**YOUR ASSIGNMENT**
Wherever the string "pada" appears in a line of the listing below, report that line.
MATERIAL PROVIDED Block Start
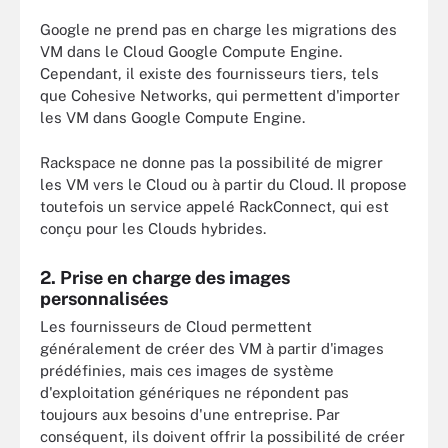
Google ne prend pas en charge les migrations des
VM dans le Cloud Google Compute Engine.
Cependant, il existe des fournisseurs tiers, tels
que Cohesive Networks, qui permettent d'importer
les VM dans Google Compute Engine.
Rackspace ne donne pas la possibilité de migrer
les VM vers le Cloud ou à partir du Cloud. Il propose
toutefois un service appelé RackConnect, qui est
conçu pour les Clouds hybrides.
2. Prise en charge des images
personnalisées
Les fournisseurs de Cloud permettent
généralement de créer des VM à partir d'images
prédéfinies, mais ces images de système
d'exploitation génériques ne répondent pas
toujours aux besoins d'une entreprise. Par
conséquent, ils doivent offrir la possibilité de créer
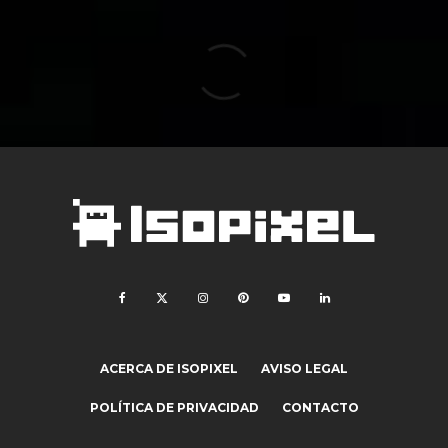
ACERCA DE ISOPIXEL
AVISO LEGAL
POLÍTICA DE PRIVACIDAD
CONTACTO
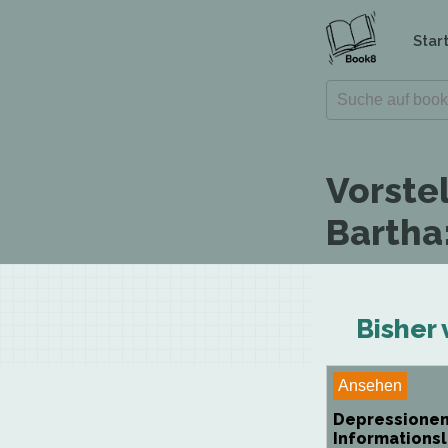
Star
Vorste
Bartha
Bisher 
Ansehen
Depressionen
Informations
MATERIAL PROVIDED Block End
MATERIAL PROVIDED Block Start
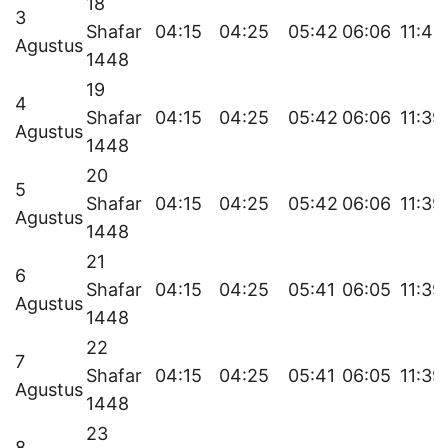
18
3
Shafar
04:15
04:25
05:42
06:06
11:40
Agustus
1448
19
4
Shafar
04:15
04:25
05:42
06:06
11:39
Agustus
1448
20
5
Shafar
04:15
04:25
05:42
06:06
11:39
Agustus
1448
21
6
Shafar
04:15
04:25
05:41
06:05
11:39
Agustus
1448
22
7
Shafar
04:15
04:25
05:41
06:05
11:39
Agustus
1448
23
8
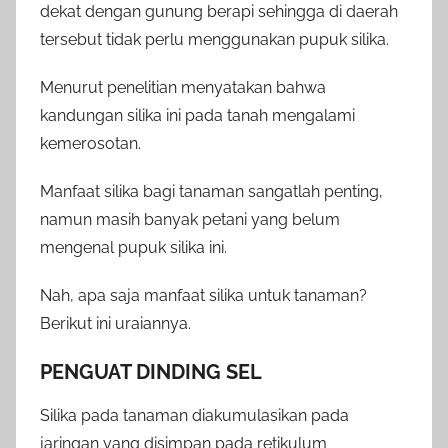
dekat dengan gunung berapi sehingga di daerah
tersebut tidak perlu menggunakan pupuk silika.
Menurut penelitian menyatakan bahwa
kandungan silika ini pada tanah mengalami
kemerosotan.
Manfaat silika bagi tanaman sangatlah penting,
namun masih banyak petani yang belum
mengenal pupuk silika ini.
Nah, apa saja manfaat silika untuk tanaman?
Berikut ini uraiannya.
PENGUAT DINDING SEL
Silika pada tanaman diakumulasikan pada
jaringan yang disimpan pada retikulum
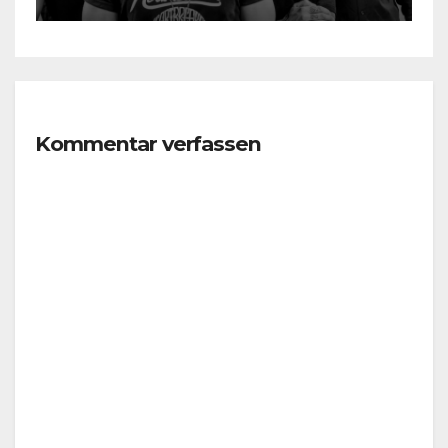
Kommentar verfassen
MATERIAL PROVIDED Block End
MATERIAL PROVIDED Block Start
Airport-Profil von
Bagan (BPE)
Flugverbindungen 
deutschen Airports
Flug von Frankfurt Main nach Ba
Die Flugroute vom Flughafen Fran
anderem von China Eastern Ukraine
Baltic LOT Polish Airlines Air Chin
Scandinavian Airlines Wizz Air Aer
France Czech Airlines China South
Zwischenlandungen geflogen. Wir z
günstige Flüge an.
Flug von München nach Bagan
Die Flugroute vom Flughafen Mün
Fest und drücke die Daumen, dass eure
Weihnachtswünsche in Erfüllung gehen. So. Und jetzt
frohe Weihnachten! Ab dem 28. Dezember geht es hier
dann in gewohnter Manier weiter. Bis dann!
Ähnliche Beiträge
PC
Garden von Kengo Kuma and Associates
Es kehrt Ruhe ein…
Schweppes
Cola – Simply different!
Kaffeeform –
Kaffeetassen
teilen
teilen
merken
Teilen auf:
MATERIAL PROVIDED Block End
**WRITTEN SOLUTION**
kandungan silika ini pada tanah mengalami
Silika pada tanaman diakumulasikan pada
jaringan yang disimpan pada retikulum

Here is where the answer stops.